Exercise requirements.
Using only the entries below, output the lines starting at the one containing "retour Bangkok –" and ending at the one containing "802 à établir", exactly and inclusive of both, omitting the pictures.

Records.
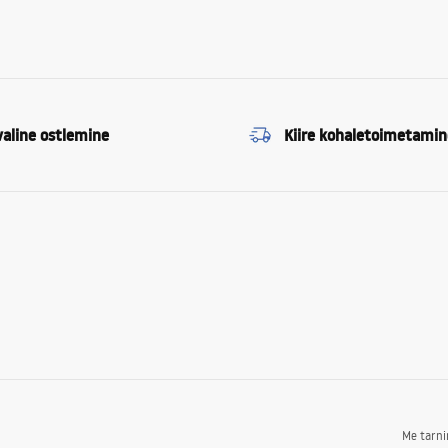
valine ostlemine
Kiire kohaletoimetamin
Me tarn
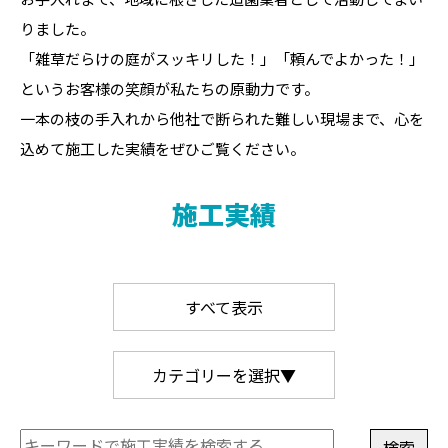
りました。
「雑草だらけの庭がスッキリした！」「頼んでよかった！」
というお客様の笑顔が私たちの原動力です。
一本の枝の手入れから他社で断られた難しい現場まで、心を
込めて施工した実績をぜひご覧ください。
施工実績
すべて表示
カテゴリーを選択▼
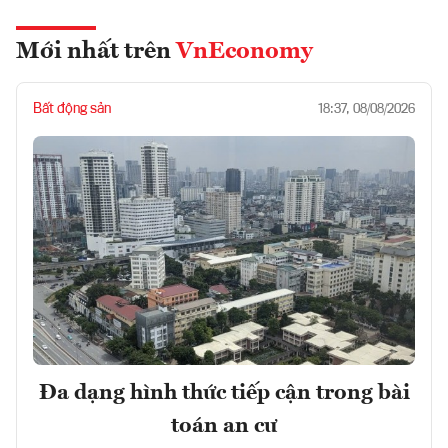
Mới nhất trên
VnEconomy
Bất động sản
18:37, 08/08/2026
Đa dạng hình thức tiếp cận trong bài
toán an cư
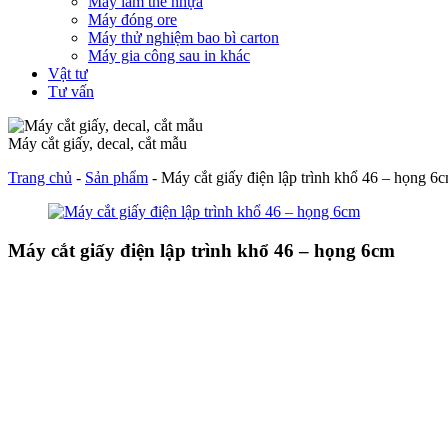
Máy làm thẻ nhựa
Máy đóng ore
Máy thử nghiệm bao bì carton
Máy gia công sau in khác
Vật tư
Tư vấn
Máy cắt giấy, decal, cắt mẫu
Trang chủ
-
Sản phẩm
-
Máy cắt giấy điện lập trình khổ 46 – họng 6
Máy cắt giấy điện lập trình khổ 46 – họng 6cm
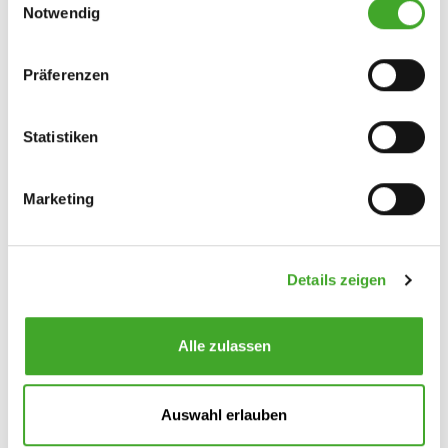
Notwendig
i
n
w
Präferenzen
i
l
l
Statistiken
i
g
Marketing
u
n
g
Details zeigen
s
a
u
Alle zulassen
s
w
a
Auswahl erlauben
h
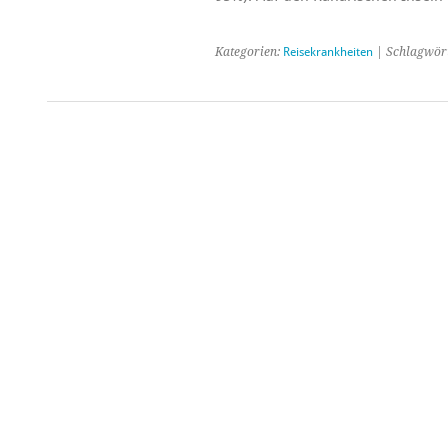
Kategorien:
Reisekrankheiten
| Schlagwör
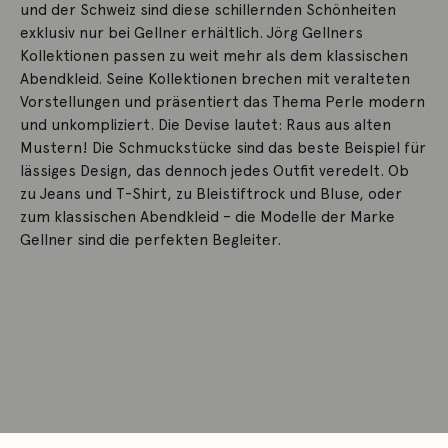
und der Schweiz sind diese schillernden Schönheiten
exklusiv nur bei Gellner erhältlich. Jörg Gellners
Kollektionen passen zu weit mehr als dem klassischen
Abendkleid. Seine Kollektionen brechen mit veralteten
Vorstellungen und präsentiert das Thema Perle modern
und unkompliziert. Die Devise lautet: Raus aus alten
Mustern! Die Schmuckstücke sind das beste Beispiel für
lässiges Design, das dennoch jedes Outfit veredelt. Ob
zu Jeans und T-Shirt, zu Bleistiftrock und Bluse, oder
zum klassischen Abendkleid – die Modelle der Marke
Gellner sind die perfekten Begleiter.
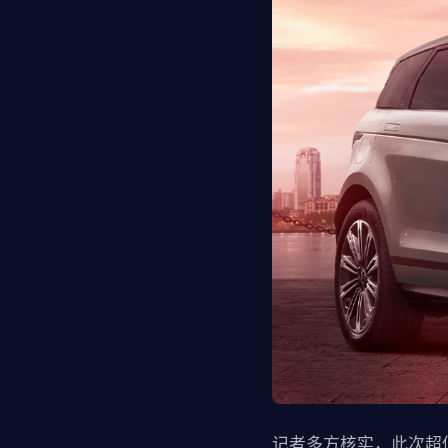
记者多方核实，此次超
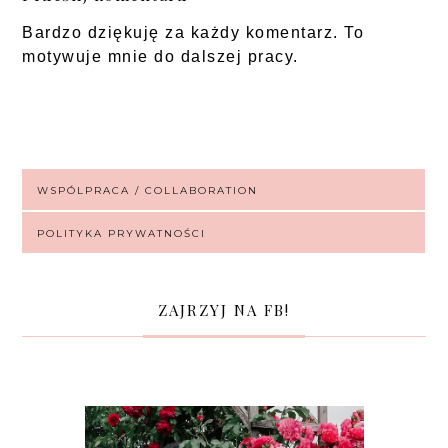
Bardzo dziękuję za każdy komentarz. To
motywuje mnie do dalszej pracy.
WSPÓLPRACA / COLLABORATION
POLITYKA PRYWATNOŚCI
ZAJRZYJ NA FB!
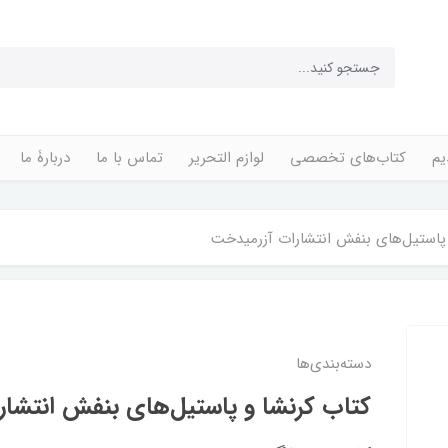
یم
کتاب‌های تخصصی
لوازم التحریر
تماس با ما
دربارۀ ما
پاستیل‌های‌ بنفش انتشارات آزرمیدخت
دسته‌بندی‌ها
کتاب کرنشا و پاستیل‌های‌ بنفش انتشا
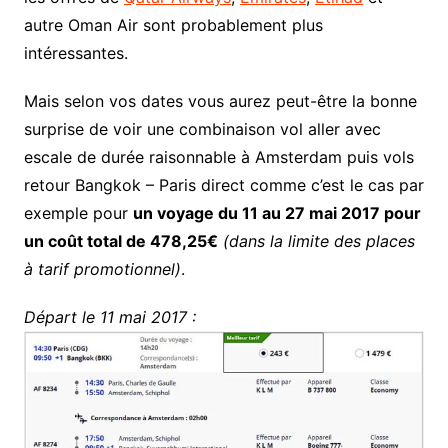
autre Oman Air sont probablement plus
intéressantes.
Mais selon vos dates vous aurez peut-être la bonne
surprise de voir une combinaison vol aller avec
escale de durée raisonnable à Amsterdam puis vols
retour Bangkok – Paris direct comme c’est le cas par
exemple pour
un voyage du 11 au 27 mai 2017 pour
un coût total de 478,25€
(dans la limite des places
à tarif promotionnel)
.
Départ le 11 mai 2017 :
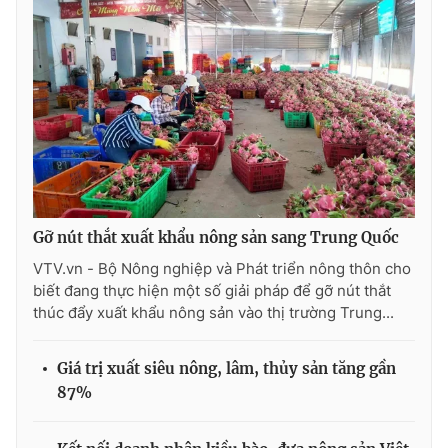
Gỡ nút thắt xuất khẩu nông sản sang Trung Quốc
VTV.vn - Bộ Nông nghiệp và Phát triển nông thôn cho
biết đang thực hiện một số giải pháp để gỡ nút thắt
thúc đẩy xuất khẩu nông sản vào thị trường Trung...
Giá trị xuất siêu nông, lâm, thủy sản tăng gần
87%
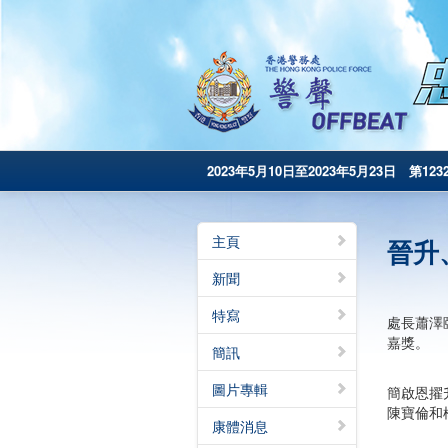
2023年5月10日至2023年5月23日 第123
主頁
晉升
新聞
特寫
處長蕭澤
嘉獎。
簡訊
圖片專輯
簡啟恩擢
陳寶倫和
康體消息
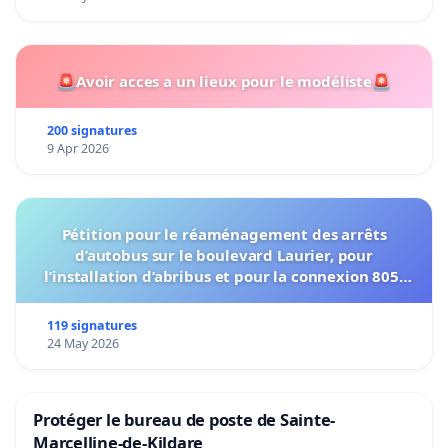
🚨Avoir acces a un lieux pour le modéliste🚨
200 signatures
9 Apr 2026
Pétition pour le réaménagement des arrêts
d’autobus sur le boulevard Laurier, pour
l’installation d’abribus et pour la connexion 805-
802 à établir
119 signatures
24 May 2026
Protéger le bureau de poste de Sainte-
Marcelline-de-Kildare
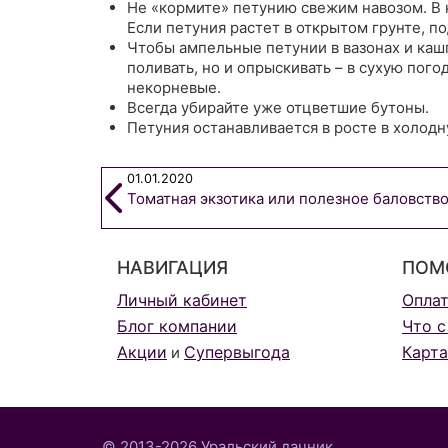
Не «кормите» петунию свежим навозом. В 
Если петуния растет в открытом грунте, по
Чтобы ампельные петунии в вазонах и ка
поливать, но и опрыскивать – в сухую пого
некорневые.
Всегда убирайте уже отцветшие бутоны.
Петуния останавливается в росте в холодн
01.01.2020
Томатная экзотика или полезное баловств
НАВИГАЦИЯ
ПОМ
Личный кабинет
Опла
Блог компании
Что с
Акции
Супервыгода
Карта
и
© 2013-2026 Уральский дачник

Completed task.
retour Bangkok – Paris direct comme c’est le cas par
exemple pour
un voyage du 11 au 27 mai 2017 pour
un coût total de 478,25€
(dans la limite des places
à tarif promotionnel)
.
Départ le 11 mai 2017 :
Gỡ nút thắt xuất khẩu nông sản sang Trung Quốc
VTV.vn - Bộ Nông nghiệp và Phát triển nông thôn cho
biết đang thực hiện một số giải pháp để gỡ nút thắt
thúc đẩy xuất khẩu nông sản vào thị trường Trung...
Giá trị xuất siêu nông, lâm, thủy sản tăng gần
87%
2023年5月10日至2023年5月23日 第123
主頁
晉升
新聞
特寫
處長蕭澤
嘉獎。
簡訊
圖片專輯
簡啟恩擢
陳寶倫和
康體消息
🚨Avoir acces a un lieux pour le modéliste🚨
200 signatures
9 Apr 2026
Pétition pour le réaménagement des arrêts
d’autobus sur le boulevard Laurier, pour
l’installation d’abribus et pour la connexion 805-
802 à établir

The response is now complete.